— TASK REQUIREMENTS —
Find the word "every" in the listing, and copy out each line where it turns up.

— DATA SHOWN —
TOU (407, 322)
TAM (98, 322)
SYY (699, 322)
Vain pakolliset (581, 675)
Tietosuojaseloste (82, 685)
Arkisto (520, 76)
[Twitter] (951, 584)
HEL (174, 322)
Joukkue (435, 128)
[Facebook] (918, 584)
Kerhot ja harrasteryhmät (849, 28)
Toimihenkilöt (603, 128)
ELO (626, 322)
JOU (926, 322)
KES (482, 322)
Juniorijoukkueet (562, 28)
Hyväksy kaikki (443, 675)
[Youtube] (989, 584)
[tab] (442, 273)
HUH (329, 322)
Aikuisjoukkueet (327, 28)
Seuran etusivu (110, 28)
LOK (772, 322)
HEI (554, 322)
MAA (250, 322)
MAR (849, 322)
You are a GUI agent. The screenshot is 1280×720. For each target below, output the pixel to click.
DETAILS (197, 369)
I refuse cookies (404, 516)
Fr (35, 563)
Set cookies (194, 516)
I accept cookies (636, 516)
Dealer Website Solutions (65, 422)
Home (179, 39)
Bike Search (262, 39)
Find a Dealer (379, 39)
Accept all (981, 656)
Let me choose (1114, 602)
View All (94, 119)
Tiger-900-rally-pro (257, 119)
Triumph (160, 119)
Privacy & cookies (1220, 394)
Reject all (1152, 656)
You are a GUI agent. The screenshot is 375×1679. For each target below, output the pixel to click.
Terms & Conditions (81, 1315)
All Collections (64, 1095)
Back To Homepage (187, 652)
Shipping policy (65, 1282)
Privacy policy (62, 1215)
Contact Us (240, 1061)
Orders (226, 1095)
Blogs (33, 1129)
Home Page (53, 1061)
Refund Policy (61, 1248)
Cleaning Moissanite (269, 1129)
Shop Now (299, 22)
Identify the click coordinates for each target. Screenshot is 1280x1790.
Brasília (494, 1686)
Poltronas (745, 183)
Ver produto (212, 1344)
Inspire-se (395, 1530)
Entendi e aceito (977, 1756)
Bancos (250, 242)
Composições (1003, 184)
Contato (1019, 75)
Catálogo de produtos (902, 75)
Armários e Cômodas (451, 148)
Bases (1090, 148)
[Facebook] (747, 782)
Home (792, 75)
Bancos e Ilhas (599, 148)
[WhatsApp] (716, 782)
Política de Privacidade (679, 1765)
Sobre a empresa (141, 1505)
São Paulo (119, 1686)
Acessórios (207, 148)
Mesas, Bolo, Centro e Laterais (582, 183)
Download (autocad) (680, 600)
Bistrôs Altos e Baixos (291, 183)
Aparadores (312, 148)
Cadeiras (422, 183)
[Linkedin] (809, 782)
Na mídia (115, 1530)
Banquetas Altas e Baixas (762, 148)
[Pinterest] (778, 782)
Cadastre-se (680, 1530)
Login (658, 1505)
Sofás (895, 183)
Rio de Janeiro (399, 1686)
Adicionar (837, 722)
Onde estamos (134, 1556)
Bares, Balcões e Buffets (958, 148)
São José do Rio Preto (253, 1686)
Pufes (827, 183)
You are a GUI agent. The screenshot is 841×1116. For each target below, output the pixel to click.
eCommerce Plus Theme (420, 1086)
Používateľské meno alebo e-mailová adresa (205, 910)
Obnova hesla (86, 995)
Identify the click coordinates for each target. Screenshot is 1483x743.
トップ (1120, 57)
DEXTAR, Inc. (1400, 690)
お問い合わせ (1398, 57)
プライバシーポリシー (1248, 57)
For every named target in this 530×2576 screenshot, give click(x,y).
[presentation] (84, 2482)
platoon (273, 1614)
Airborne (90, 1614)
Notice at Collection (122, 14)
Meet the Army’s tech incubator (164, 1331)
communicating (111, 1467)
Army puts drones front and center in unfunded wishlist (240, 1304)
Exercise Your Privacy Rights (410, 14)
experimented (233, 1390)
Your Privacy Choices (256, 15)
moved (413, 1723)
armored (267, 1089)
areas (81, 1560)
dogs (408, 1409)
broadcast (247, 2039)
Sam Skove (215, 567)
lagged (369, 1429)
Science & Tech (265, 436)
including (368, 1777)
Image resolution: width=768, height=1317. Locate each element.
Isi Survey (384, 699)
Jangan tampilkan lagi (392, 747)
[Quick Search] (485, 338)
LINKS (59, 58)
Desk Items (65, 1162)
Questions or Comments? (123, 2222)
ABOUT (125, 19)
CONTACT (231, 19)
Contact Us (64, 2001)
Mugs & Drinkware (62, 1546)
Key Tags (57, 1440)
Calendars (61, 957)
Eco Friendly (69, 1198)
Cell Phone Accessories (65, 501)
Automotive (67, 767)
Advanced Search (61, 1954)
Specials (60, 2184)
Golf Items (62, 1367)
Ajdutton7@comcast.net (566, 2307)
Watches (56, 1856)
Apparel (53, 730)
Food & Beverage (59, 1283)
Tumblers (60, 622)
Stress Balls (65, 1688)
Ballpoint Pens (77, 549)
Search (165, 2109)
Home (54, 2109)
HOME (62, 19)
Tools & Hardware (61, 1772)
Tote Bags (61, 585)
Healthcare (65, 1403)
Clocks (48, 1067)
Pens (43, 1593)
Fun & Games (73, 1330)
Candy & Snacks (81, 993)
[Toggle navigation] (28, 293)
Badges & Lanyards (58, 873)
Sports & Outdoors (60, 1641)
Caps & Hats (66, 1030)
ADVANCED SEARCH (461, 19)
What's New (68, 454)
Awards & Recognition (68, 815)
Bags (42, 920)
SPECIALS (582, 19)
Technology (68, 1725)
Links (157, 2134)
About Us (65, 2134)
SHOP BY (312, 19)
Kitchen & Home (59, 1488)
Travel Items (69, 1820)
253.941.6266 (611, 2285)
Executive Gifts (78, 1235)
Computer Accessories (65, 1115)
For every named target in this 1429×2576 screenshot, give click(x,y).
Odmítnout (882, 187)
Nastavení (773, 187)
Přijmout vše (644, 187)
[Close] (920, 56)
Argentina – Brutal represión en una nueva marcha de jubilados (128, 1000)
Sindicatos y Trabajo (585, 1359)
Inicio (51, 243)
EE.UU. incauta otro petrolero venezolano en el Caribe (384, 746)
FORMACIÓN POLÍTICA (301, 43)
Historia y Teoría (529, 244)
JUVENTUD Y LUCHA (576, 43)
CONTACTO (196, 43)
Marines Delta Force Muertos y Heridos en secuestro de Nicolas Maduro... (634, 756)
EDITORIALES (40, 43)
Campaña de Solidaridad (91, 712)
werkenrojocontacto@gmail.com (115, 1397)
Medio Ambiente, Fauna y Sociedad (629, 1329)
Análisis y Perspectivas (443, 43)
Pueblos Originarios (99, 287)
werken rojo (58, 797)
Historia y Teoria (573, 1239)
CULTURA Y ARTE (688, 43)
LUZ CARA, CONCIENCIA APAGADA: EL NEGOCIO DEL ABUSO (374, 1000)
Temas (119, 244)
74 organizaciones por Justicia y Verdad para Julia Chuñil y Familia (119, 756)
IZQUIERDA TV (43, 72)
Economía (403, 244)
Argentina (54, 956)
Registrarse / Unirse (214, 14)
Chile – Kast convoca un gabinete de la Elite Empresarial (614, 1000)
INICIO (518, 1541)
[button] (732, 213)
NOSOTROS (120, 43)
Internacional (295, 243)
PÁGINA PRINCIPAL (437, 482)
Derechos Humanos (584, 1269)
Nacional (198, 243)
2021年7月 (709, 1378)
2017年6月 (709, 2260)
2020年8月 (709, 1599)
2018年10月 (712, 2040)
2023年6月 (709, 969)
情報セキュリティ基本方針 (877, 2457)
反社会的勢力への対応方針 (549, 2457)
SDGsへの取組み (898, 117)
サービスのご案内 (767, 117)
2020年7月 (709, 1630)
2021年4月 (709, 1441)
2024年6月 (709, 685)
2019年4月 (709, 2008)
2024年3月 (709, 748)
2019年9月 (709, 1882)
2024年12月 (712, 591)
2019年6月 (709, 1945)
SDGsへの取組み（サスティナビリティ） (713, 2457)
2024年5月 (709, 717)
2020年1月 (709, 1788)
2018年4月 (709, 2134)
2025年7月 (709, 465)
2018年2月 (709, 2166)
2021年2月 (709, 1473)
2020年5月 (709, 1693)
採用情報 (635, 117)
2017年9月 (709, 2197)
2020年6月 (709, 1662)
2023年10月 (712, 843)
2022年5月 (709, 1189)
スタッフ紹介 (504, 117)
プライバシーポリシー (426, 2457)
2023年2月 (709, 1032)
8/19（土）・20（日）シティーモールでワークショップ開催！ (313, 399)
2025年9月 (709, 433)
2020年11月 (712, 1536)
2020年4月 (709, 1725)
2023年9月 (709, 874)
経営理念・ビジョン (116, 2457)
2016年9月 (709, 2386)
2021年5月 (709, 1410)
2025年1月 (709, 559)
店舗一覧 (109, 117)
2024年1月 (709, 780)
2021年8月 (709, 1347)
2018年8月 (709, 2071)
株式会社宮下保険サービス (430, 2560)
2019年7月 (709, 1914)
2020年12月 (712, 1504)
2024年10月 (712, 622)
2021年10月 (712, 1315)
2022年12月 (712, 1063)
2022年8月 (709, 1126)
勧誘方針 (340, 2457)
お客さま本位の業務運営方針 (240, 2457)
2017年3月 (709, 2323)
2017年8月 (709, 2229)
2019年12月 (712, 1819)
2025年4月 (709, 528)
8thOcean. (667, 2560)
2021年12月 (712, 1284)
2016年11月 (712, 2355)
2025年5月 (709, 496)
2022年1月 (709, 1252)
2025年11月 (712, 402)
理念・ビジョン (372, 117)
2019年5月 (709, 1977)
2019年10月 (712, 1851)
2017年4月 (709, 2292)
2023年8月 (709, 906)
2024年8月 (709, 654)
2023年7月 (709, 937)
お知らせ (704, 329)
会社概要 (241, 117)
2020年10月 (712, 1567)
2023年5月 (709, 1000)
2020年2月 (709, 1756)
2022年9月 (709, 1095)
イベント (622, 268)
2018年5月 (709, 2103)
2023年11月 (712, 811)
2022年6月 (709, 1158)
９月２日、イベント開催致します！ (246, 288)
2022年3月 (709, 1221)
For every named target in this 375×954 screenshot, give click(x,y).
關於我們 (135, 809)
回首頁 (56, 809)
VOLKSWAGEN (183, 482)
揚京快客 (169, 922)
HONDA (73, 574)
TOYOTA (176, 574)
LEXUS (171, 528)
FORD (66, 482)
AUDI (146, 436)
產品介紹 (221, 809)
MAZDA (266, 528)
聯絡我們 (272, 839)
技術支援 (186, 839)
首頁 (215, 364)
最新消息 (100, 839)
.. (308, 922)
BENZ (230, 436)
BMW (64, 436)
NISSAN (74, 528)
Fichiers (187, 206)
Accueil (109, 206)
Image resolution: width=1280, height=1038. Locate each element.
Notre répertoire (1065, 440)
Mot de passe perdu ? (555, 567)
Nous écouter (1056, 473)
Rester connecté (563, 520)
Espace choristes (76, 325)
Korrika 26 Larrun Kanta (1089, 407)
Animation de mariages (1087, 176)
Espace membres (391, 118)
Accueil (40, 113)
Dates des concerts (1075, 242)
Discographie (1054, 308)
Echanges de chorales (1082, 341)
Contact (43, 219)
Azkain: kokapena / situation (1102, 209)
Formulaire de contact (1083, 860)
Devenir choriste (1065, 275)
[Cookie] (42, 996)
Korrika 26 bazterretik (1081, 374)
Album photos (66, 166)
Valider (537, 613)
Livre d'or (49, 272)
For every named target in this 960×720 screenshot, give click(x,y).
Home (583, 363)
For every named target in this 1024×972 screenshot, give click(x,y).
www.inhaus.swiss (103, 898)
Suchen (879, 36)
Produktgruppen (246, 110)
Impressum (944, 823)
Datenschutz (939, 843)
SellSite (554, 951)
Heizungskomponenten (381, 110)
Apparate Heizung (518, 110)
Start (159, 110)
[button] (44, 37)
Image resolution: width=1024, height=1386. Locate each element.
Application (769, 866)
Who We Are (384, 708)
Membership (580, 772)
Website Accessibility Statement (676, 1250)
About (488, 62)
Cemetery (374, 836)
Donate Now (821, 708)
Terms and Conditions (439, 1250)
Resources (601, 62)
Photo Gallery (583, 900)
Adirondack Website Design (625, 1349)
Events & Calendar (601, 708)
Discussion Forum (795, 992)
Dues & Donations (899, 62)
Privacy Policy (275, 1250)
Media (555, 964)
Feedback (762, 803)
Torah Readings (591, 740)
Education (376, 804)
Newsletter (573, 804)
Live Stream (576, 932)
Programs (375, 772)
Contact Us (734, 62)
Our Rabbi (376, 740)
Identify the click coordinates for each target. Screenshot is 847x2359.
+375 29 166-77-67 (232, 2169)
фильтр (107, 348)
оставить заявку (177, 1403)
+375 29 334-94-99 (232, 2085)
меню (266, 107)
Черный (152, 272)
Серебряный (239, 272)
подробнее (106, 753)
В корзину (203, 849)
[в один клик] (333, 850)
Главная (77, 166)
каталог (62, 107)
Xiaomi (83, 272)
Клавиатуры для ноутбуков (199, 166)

— SOLVED PROBLEM —
For every named target in this 530×2576 screenshot, give click(x,y).
For every named target in this 1429×2576 screenshot, give click(x,y).
For every named target in this 375×954 screenshot, give click(x,y).
For every named target in this 960×720 screenshot, give click(x,y).
For every named target in this 1024×972 screenshot, give click(x,y).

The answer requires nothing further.